Your copy of the lines below must match them exactly and contain no images.

______________________________

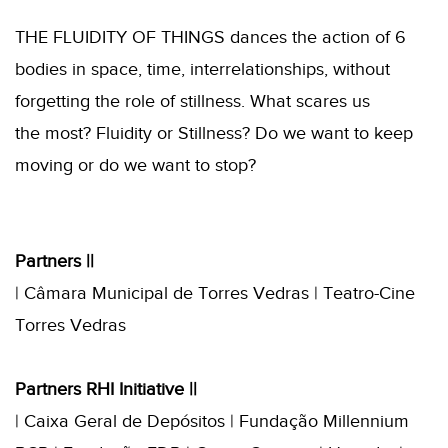
THE FLUIDITY OF THINGS dances the action of 6
bodies in space, time, interrelationships, without
forgetting the role of stillness. What scares us
the most? Fluidity or Stillness? Do we want to keep
moving or do we want to stop?
Partners ||
| Câmara Municipal de Torres Vedras | Teatro-Cine
Torres Vedras
Partners RHI Initiative ||
| Caixa Geral de Depósitos | Fundação Millennium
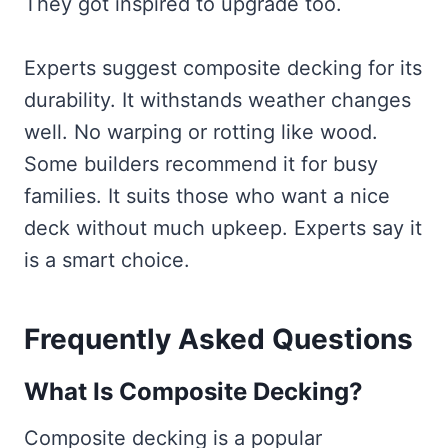
They got inspired to upgrade too.
Experts suggest composite decking for its
durability. It withstands weather changes
well. No warping or rotting like wood.
Some builders recommend it for busy
families. It suits those who want a nice
deck without much upkeep. Experts say it
is a smart choice.
Frequently Asked Questions
What Is Composite Decking?
Composite decking is a popular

______________________________

> **Output**:
THE FLUIDITY OF THINGS dances the action of 6
bodies in space, time, interrelationships, without
forgetting the role of stillness. What scares us
the most? Fluidity or Stillness? Do we want to keep
moving or do we want to stop?
Partners ||
| Câmara Municipal de Torres Vedras | Teatro-Cine
Torres Vedras
Partners RHI Initiative ||
| Caixa Geral de Depósitos | Fundação Millennium
They got inspired to upgrade too.
Experts suggest composite decking for its
durability. It withstands weather changes
well. No warping or rotting like wood.
Some builders recommend it for busy
families. It suits those who want a nice
deck without much upkeep. Experts say it
is a smart choice.
Frequently Asked Questions
What Is Composite Decking?
Composite decking is a popular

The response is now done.